Harlan rozłożył ręce.

— Pół szpalty?

— Szpalty?

— To są drukowane tygodniki, wie pan. Na papierze. Druk ułożony jest w szpalty.

— Och, tak. Jakoś nie potrafię odróżnić literatury od filmu… Dobrze, mamy więc pierwszą wskazówkę. Musimy szukać półszpaltowego ogłoszenia, które praktycznie na pierwszy rzut oka powinno świadczyć, że człowiek, który je zamieścił, pochodzi z innego Stulecia (oczywiście z przyszłości), a które jednak jest na tyle normalnym ogłoszeniem, że żaden człowiek z tamtego Stulecia nie dostrzeże w nim nic podejrzanego.

— A co będzie, jeśli go nie znajdę?

— Znajdziesz. Wieczność istnieje, prawda? A jak długo istnieje, jesteśmy na właściwym tropie. Powiedz mi, nie przypominasz sobie takiego ogłoszenia z czasów twojej pracy z Cooperem? Czegoś, co cię uderzyło, choćby tylko na chwilę, jako dziwaczne, zwariowane, niesamowite, w jakiś sposób fałszywe?

— Nie.

— Nie chcę, żebyś odpowiadał tak szybko. Namyśl się pięć minut.

— Nie ma potrzeby. Kiedy przerabiałem z Cooperem czasopisma, on nie był w 20 Stuleciu.

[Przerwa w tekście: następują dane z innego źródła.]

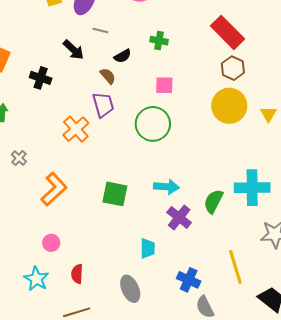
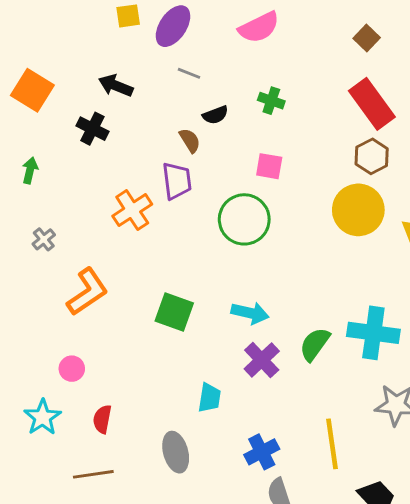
black arrow: (74, 50) -> (116, 86), moved, turned 150
blue cross: (189, 280) -> (262, 452), turned 30

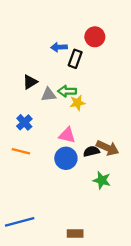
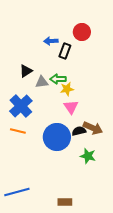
blue cross: (24, 122) -> (21, 106), size x1.6
pink triangle: (67, 135) -> (71, 107), moved, turned 42
blue circle: (66, 158) -> (57, 137), size x1.4

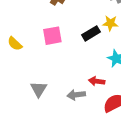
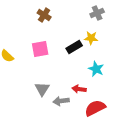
gray triangle: (39, 89) -> (42, 89), moved

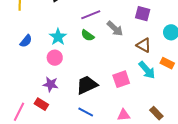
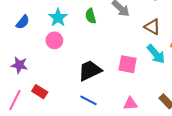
green semicircle: (88, 35) -> (91, 16), turned 40
pink square: (121, 79) -> (128, 64), turned 30
purple star: (51, 84) -> (19, 65), moved

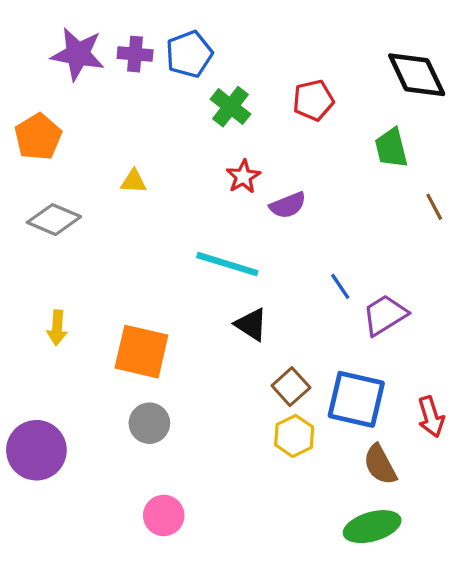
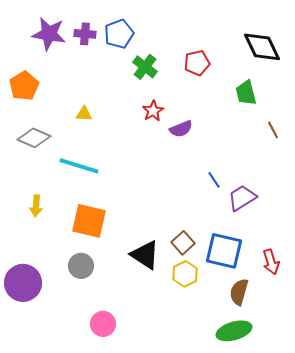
cyan line: (227, 264) -> (79, 166), moved
black triangle: (251, 325) -> (145, 255), moved, size x1.4
gray circle: (149, 423) -> (81, 266), moved
brown semicircle: (380, 465) -> (239, 292), turned 44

— Proszę, chłopcze. Rusz głową. Wysłanie Coopera w 20 Stulecie wprowadziło odchylenie. To nie jest Zmiana, to nie jest odchylenie nieodwołalne. Ale bywają pewne zmiany przez małe „z”, albo mikrozmiany, jak sieje zwykle określa w komputacji. W chwili gdy Cooper został wysłany w 20 wiek, w odpowiednim numerze magazynu ukazało się ogłoszenie. Nasza Rzeczywistość zmieniła się minimalnie, w tym sensie, że mogłeś patrzeć na stronę z tym ogłoszeniem, choć nie robiłeś tego w poprzedniej Rzeczywistości. Rozumiesz?

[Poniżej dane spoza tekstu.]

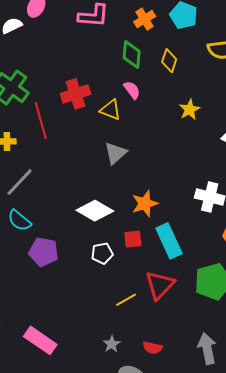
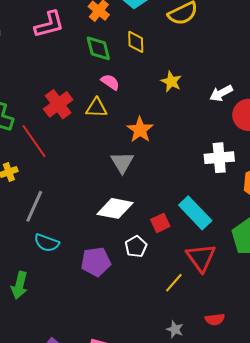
gray triangle: (116, 153) -> (122, 162), moved
orange star: (145, 204) -> (140, 130), moved
purple pentagon: (44, 252) -> (96, 262), moved

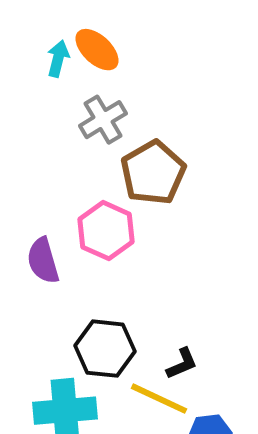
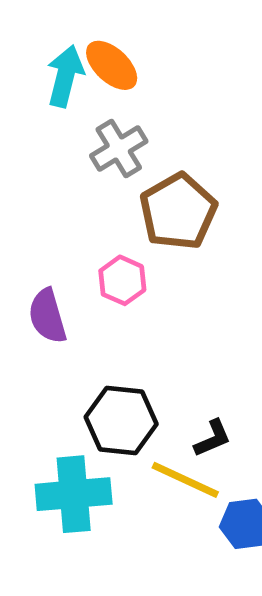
cyan arrow: (58, 59) -> (65, 76), size x1.4
pink hexagon: (106, 231) -> (122, 280), size x0.7

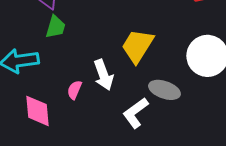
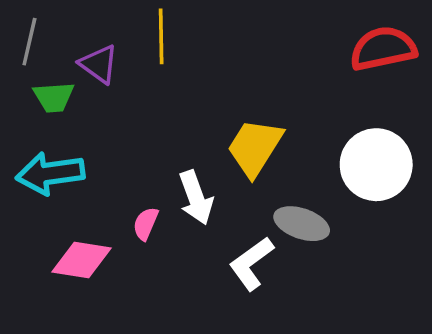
green trapezoid: (55, 27) -> (54, 97), moved, turned 70
pink diamond: (37, 111) -> (81, 260), turned -76

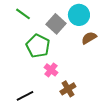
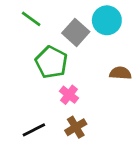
brown semicircle: (89, 38) -> (120, 73), moved, turned 35
brown cross: (68, 89) -> (76, 127), moved

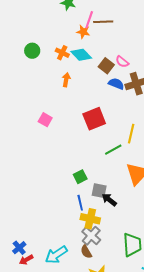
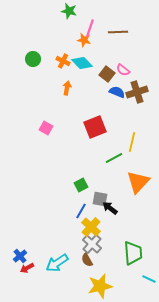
brown line: (103, 22) -> (118, 32), moved
blue line: (80, 203) -> (81, 211), turned 42
yellow cross: (90, 219) -> (91, 227), turned 30

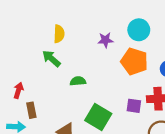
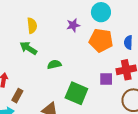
brown rectangle: (31, 110) -> (17, 96), turned 48

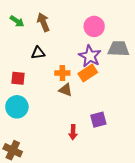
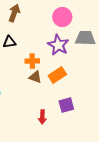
brown arrow: (43, 22) -> (14, 13), turned 42
orange rectangle: (88, 73) -> (57, 75), moved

Harlan znowu zdumiał się łatwością, z jakąTwissell torował sobie drogę przez dżunglę logiki czasowej i „paradoks” Czasu. Potrząsnął głową.

— Nie przypominam sobie nic w rym rodzaju.

— A gdzie trzymasz roczniki tego periodyku?

Mam specjalną bibliotekę zbudowaną na poziomie drugim, specjalnie z myślą o Cooperze.

— Doskonale — powiedział Twissell. — Idziemy tam. Natychmiast.